Lundi 10 décembre 2012 : la baisse du niveau scolaire. Dans une société habituée aux établissements privés, les parents ne parviennent plus aujourd’hui à débourser les frais
d'inscriptions. Selon les enseignants, le niveau général s'en ressent déjà et certains décident d'offrir des cours gratuits et ce, malgré les chutes de revenus qu'ils doivent encaisser.
Enquête dans les lycées grecs.
Mardi 11 décembre : le système de santé en décrépitude. La sécurité sociale, 40% de la population en est privée. Quant aux hôpitaux, ils sont littéralement pris d’assaut. Alors
qu’auparavant l’ONG Médecins du Monde venait en aide quasi exclusivement aux migrants, ses médecins bénévoles répondent désormais aux besoins des nationaux, qu'ils soient atteints de
simples rhumes ou des pathologies plus graves.

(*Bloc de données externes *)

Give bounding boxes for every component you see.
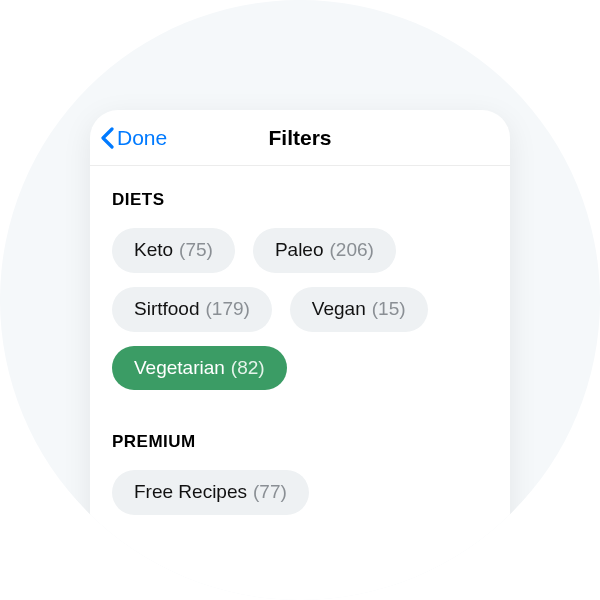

Reportage dans la ville de Perama en banlieue d'Athènes.
Mercredi 12 décembre : l’émergence du sport « low-cost ». Dans le pays inventeur des Jeux Olympiques même le sport plus n’a plus la primauté : les fédérations voient leurs budgets fondre, les
athlètes renoncent à de nombreuses compétitions internationales et les infrastructures ne sont plus entretenues. Une seule discipline tire son épingle du jeu : la course à pied. Les grecs ont
plus de temps libre. La course à pied ne coûte pas cher puisqu'une simple paire de basket suffit. Enfin, ce sport permet d'évacuer le stress et les soucis quotidiens causés par la crise.
Jeudi 13 décembre : la subsistance grecque.
Chômage qui frôle les 30%, allocations quasi-inexistantes, hausse des prix… Les plus démunis n’arrivent même plus à se nourrir et recourent aux innombrables soupes populaires qui rencontrent un
énorme succès un peu partout dans la région d’Athènes. Beaucoup sont offertes par l'Eglise orthodoxe, comme dans le quartier de Ano Patissia sur les hauteurs de la capitale.
Vendredi 14 décembre : la culture n'est plus une priorité. Festivals annulés, raréfaction des sponsors, fouilles archéologiques annulées, chute des effectifs des conservatoires… Cette désertion
de la culture est une des conséquences directes de la crise qui touche le pays. A tel point que même les collectionneurs se séparent de leurs œuvres. Ainsi, il y a deux semaines, une vente d'art
grec du 19ème et 20ème siècle a eu lieu chez Drouot à Paris, avec des pièces à prix bradés.